In August 1969 several British and Northern Ireland ministers – including prime ministers Harold Wilson and James Chichester-Clark – met in London to discuss security measures in light of the growing unrest in Northern Ireland. This communique provides an overview of their plans, including an increase in responsibilities for the British military and the gradual withdrawal of the controversial Special Constabulary:
“In a six-hour discussion the whole situation in Northern Ireland was reviewed. It was agreed that the GOC [General Officer Commanding] Northern Ireland will with immediate effect assume overall responsibility for security operations. He will continue to be responsible directly to the Ministry of Defence but will work in the closest cooperation with the Northern Ireland government and the Inspector-General of the Royal Ulster Constabulary. For all security operations the GOC will have full control of the deployment and tasks of the Royal Ulster Constabulary. For normal police duties outside the field of security the Royal Ulster Constabulary will remain answerable to the Inspector-General who will be responsible to the Northern Ireland Government.
The GOC will assume full command and control of the Ulster Special Constabulary for all purposes including their organisation, deployment, tasks and arms. Their employment by the Northern Ireland Government in riot and crowd control was always envisaged as a purely temporary measure.
With the increased deployment of the Army and the assumption by the GOC of operational control of all the security forces, it will be possible for the Special Constabulary to be progressively and rapidly relieved of these temporary duties at his discretion, starting in the cities…

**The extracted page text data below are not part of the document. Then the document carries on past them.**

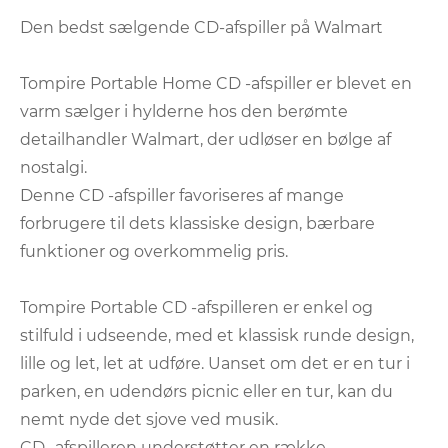
Den bedst sælgende CD-afspiller på Walmart
Tompire Portable Home CD -afspiller er blevet en
varm sælger i hylderne hos den berømte
detailhandler Walmart, der udløser en bølge af
nostalgi.
Denne CD -afspiller favoriseres af mange
forbrugere til dets klassiske design, bærbare
funktioner og overkommelig pris.
Tompire Portable CD -afspilleren er enkel og
stilfuld i udseende, med et klassisk runde design,
lille og let, let at udføre. Uanset om det er en tur i
parken, en udendørs picnic eller en tur, kan du
nemt nyde det sjove ved musik.
CD -afspilleren understøtter en række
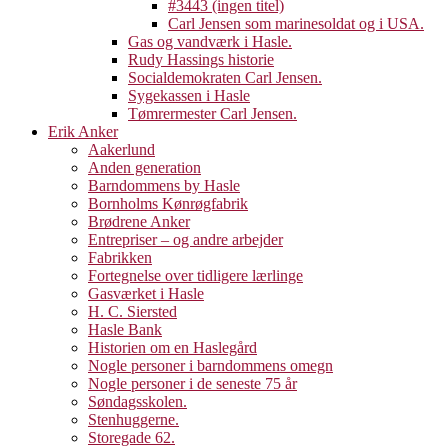
#3443 (ingen titel)
Carl Jensen som marinesoldat og i USA.
Gas og vandværk i Hasle.
Rudy Hassings historie
Socialdemokraten Carl Jensen.
Sygekassen i Hasle
Tømrermester Carl Jensen.
Erik Anker
Aakerlund
Anden generation
Barndommens by Hasle
Bornholms Kønrøgfabrik
Brødrene Anker
Entrepriser – og andre arbejder
Fabrikken
Fortegnelse over tidligere lærlinge
Gasværket i Hasle
H. C. Siersted
Hasle Bank
Historien om en Haslegård
Nogle personer i barndommens omegn
Nogle personer i de seneste 75 år
Søndagsskolen.
Stenhuggerne.
Storegade 62.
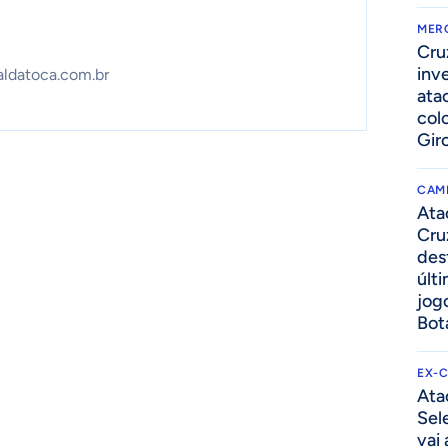
MER
Cru
inv
aldatoca.com.br
ata
col
Gir
CAM
Ata
Cru
des
últ
jog
Bot
EX-
Ata
Sel
vai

The Northern Ireland Ministers agreed that an appeal should be made to all members of the public to hand in unauthorised weapons under an amnesty. In order that British troops can be withdrawn from the internal security role at the earliest possible moment, the two governments will discuss as a matter of urgency the future of the civilian security services of Northern Ireland which will take over when the troops withdraw.
Major Chichester-Clark said that it was the intention of the Northern Ireland Government to set up forthwith an impartial investigation into the recent grave public disorders. Further details will be announced very shortly… The two governments agreed to a joint declaration on the principles which should govern their future actions. The Ministers agreed to meet again early in September.”